Diversity of amyloid beta peptide actions

Abstract

Abstract Fibril formation by amyloidogenic proteins and peptides is considered the cause of a number of incurable diseases. One of the most known amyloid diseases is Alzheimer’s disease (AD). Traditionally, amyloidogenic beta peptides Aβ40 and Aβ42 (Aβs) are considered as main causes of AD and the foremost targets in AD fight. The main efforts in pharmacology are aimed at reducing Aβs concentration to prevent their accumulation, aggregation, formation of senile plaques, neuronal death, and neurodegeneration. However, a number of publications have demonstrated certain beneficial physiological effects of Aβs. Simultaneously, it is indicated that the effects of Aβs turn into pathological due to the development of certain diseases in the body. The accumulation of C- and N-terminal truncated Aβs under diverse conditions is supposed to play a role in AD development. The significance of transformation of glutamate residue at positions 3 or 11 of Aβs catalyzed by glutaminyl cyclase making them more degradation resistant, hydrophobic, and prone to aggregation, as well as the participation of dipeptidyl peptidase IV in these transformations are discussed.
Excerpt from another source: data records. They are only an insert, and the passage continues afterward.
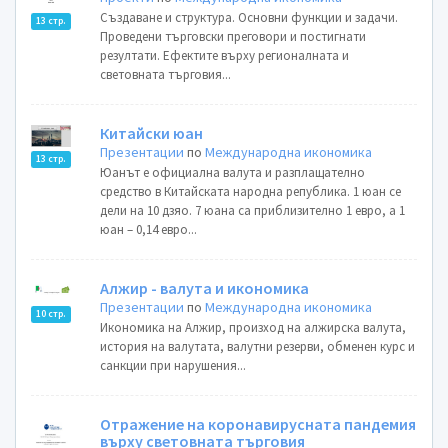
Създаване и структура. Основни функции и задачи.
13 стр.
Проведени търговски преговори и постигнати
резултати. Ефектите върху регионалната и
световната търговия...
Китайски юан
Презентации
по
Международна икономика
13 стр.
Юанът е официална валута и разплащателно
средство в Китайската народна република. 1 юан се
дели на 10 дзяо. 7 юана са приблизително 1 евро, а 1
юан – 0,14 евро...
Алжир - валута и икономика
Презентации
по
Международна икономика
10 стр.
Икономика на Алжир, произход на алжирска валута,
история на валутата, валутни резерви, обменен курс и
санкции при нарушения...
Отражение на коронавирусната пандемия
върху световната търговия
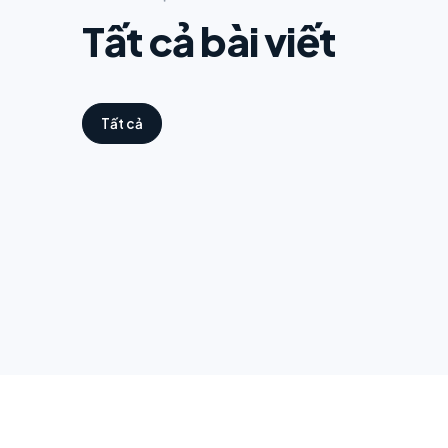
Tất cả bài viết
Tất cả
The experimental data presented confirm the maintenance of physiological, nonaggregated state of Aβs by plant preparations. In conclusion, this review suggests that in the fight against AD, instead of removing Aβs, preference should be given to the treatment of common diseases. Glutaminyl cyclase and dipeptidyl peptidase IV can be considered as targets in AD treatment. Flavonoids and plant preparations that possess antiamyloidogenic propensity are proposed as beneficial neuroprotective, anticancer, and antidiabetic food additives.